What you will do ->
Each line below from the one containing "staff is certified" through the one containing "the 1970s. It" is to be given again exactly, and no line outside that span.

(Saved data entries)
---+---
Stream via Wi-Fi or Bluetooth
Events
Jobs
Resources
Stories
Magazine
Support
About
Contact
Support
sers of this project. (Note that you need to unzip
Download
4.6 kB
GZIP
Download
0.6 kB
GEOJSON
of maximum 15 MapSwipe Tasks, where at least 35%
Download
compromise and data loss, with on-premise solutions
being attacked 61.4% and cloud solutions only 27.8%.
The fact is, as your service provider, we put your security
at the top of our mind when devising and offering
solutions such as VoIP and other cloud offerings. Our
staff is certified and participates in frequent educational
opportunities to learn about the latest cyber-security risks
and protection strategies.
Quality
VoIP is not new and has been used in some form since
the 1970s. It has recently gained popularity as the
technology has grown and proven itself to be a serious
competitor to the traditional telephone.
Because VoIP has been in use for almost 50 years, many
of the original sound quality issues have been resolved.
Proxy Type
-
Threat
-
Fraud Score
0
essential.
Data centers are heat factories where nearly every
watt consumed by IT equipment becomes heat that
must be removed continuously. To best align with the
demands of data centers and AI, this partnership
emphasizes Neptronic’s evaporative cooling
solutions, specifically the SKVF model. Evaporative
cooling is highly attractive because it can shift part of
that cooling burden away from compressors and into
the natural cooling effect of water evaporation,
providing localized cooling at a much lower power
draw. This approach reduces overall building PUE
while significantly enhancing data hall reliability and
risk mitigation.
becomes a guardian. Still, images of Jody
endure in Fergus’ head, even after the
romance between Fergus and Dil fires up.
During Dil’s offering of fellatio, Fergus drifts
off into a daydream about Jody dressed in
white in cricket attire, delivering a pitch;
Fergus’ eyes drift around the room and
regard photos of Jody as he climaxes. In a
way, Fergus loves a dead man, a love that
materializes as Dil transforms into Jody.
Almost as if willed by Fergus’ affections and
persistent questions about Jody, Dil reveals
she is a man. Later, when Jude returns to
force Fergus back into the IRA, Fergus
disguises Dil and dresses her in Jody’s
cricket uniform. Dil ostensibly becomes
---+---
Solution to the problem ->
staff is certified and participates in frequent educational
opportunities to learn about the latest cyber-security risks
and protection strategies.
Quality
VoIP is not new and has been used in some form since
the 1970s. It has recently gained popularity as the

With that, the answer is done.